American bodybuilder and gymnasium owner

Siegmund Klein (April 10, 1902 – May 24, 1987) was a German-American strongman, bodybuilder, magazine publisher, and gymnasium owner prominent in physical culture. He was inducted into the IFBB Hall of Fame in 2006.

==Early life==
"Sig" Klein was born in 1902 in Toruń, Germany (now within Poland), and his family moved to Cleveland, Ohio a year later. A reader of strength magazines, and admirer of his father's muscular arms, Klein began his own weight training at age 12 with an improvised use of window counterweights. By age 17, he was training with a standard set of 100-pound barbells.
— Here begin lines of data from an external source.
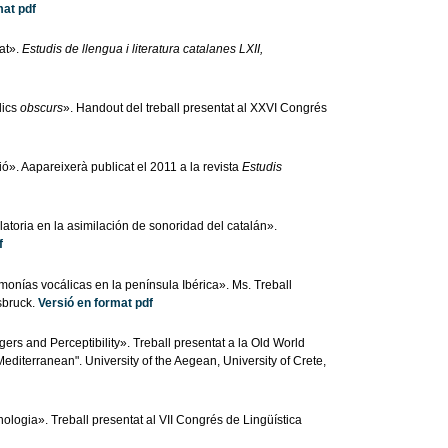
mat pdf
at».
Estudis de llengua i literatura catalanes LXII,
lics
obscurs
». Handout del treball presentat al XXVI Congrés
ó». Aapareixerà publicat el 2011 a la revista
Estudis
latoria en la asimilación de sonoridad del catalán».
f
rmonías vocálicas en la península Ibérica». Ms. Treball
sbruck.
Versió en format pdf
s and Perceptibility». Treball presentat a la Old World
iterranean". University of the Aegean, University of Crete,
nologia». Treball presentat al VII Congrés de Lingüística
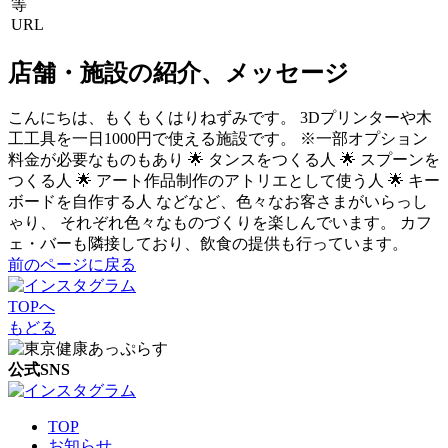
等
URL
店舗・施設の紹介、メッセージ
こんにちは、もくもくはりねずみです。 3Dプリンターや木
工工具を一日1000円で使える施設です。 ※一部オプション
料金が必要なものもあり 🌟 タンスをつくる人 🌟 スプーンを
つくる人 🌟 アート作品制作のアトリエとして使う人 🌟 キー
ボードを自作する人 などなど、色々なお客さまがいらっし
ゃり、 それぞれ色々なものづくりを楽しんでいます。 カフ
ェ・バーも隣接しており、飲食の提供も行っています。
前のページに戻る
TOPへ
もどる
公式SNS
TOP
お知らせ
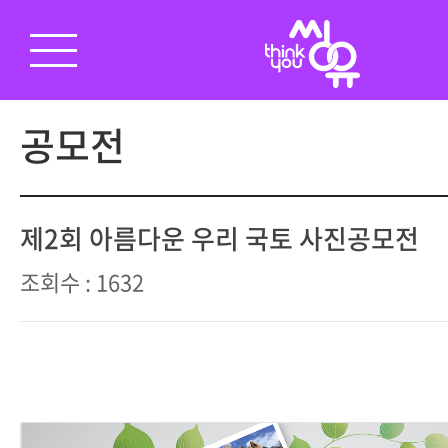
공모전
제2회 아름다운 우리 국토 사진공모전
조회수 : 1632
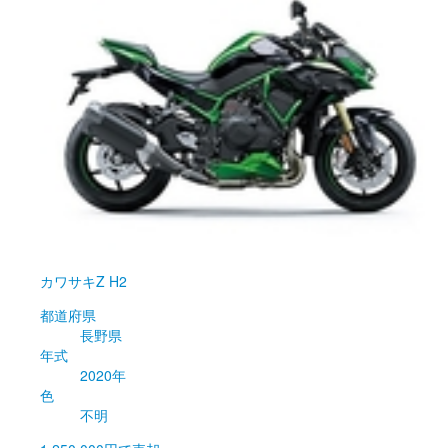
カワサキ
Z H2
都道府県
長野県
年式
2020年
色
不明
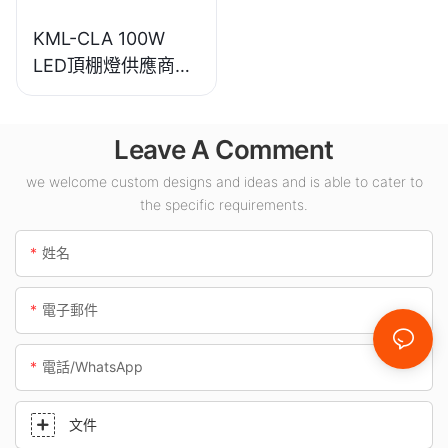
KML-CLA 100W
LED頂棚燈供應商，
適用於加油站、地下
通道等室內場所。
Leave A Comment
we welcome custom designs and ideas and is able to cater to
the specific requirements.
姓名
電子郵件
電話/WhatsApp
文件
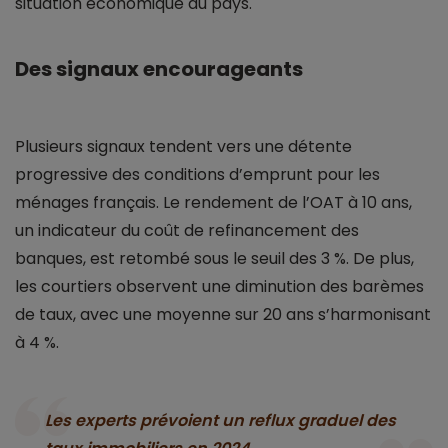
situation économique du pays.
Des signaux encourageants
Plusieurs signaux tendent vers une détente
progressive des conditions d’emprunt pour les
ménages français. Le rendement de l’OAT à 10 ans,
un indicateur du coût de refinancement des
banques, est retombé sous le seuil des 3 %. De plus,
les courtiers observent une diminution des barèmes
de taux, avec une moyenne sur 20 ans s’harmonisant
à 4 %.
Les experts prévoient un reflux graduel des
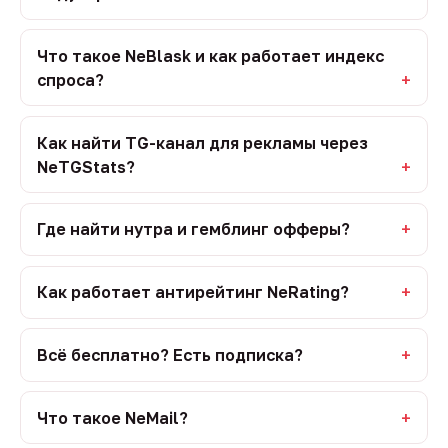
Что такое NeBlask и как работает индекс
спроса?
Как найти TG-канал для рекламы через
NeTGStats?
Где найти нутра и гемблинг офферы?
Как работает антирейтинг NeRating?
Всё бесплатно? Есть подписка?
Что такое NeMail?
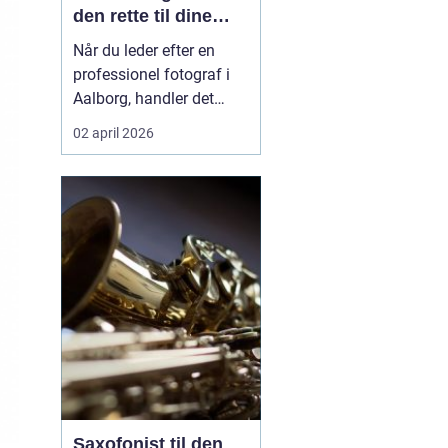
den rette til dine
vigtigste øjeblikke
Når du leder efter en
professionel fotograf i
Aalborg, handler det
sjældent kun om flotte
02 april 2026
billeder. Du leder efter en
person, der kan fange
stemningen,
personligheden og de
små detaljer, du selv
risikerer at overse. Valget
af fotograf kan være
forske...
Saxofonist til den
==Gymnasiums in New York==
In 1924, Klein arrived in New York City and arranged to take over operation of a gymnasium previously owned by Louis Attila, the inventor of the bent press weight training exercise and trainer of pioneering bodybuilder Eugen Sandow. Klein met and later married Attila's daughter Grace. In July 1926, he arranged for Tony Sansone to continue running Attila's gym, and Klein opened his own gym at 207 West 48th Street/717 Seventh Avenue. At only 30 feet by 40 feet, Klein's "Physical Culture Studio" became one of the most well-known gyms in the U.S. in the 1940s and 1950s, and many photo shoots for Joe Weider's magazines were conducted there. He closed his gym for the first time in November 1968 to attend Bob Hoffman's 70th birthday party; it closed permanently after 48 years of operation (circa 1974), though the building was still in use as of 2016.

==Written work==
Klein published his own magazine, Klein's Bell, from June 1931 to December 1932, when it merged with Bob Hoffman's new Strength & Health, for which Klein began writing in 1933. In addition to Hoffman's and Weider's magazines, Klein was on the covers of Iron Man, Vim, Edmond Desbonnet's La Culture Physique, and Bernarr Macfadden's Physical Culture magazine.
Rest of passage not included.